Apple is ostensibly approaching the new services from this customer-centric perspective. Its TV app for iPhone and iPad comes pre-installed and links to Apple Pay. This will be the access point for streaming, so people won’t have extra software to download, passwords to remember or payment information to input. From a user perspective, it should be seamless.

3. Make experience a differentiator

Apple is already known for its UX leadership – going back to the days of the old Mitchell and Webb adverts, not to mention more recent innovations like iPhone touchscreen. We won’t know what the Apple TV+ user experience is actually like until it’s released, but the launch set the tone for the approach for the type of overall experience they’ll offer.

The launch was designed to reinforce the impression that Apple is the best of the best. It was a star-studded affair with Hollywood royalty like Steven Spielberg and Oprah Winfrey, who will be contributing content. Apple is banking will specifically appeal to its target audience.

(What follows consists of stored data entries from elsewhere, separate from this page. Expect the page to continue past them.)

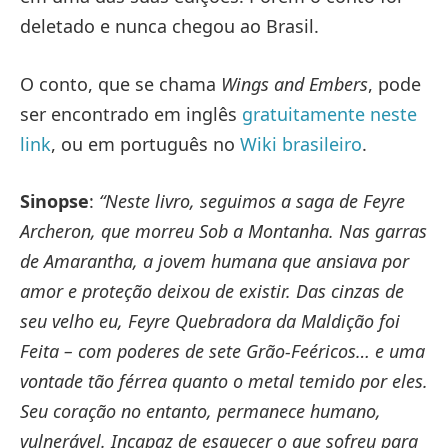
deletado e nunca chegou ao Brasil.
O conto, que se chama
Wings and Embers
, pode
ser encontrado em inglês
gratuitamente neste
link
, ou em português no
Wiki brasileiro
.
Sinopse
:
“Neste livro, seguimos a saga de Feyre
Archeron, que morreu Sob a Montanha. Nas garras
de Amarantha, a jovem humana que ansiava por
amor e proteção deixou de existir. Das cinzas de
seu velho eu, Feyre Quebradora da Maldição foi
Feita – com poderes de sete Grão-Feéricos… e uma
vontade tão férrea quanto o metal temido por eles.
Seu coração no entanto, permanece humano,
vulnerável. Incapaz de esquecer o que sofreu para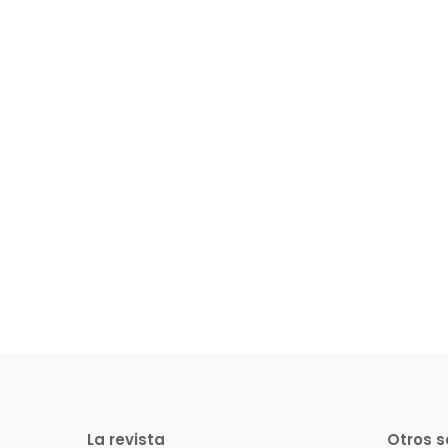
La revista
Otros s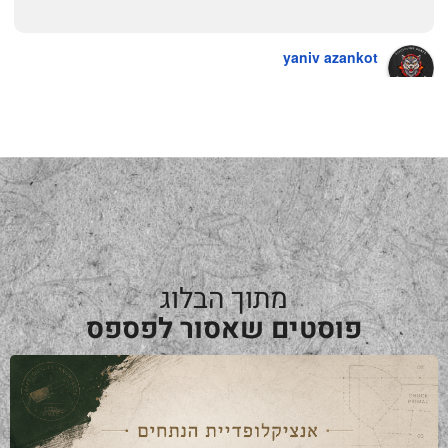
yaniv azankot
a year ago
מתוך הבלוג
פוסטים שאסור לפספס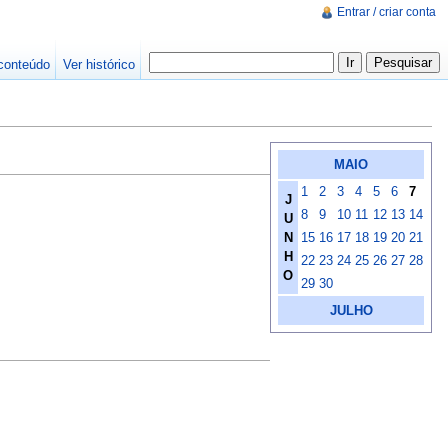
Entrar / criar conta
conteúdo
Ver histórico
MAIO
1
2
3
4
5
6
7
J
8
9
10
11
12
13
14
U
N
15
16
17
18
19
20
21
H
22
23
24
25
26
27
28
O
29
30
JULHO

Apple TV+ is also set to partner with other providers, such as HBO, Showtime and Britbox (the new ITV/BBC collaboration), to create a hub for content its customers are interested in. The idea is to give people one-click access to things they actually want to watch. We’ll have to see whether this approach competes with the array of licences its rivals have (and if people will pay for focused quality over quantity).

Apple’s new strategy is definitely one to watch

But this month’s launch-related publicity is a good opportunity to take a step back and think – is our business taking a customer-centric approach to everything we’re doing?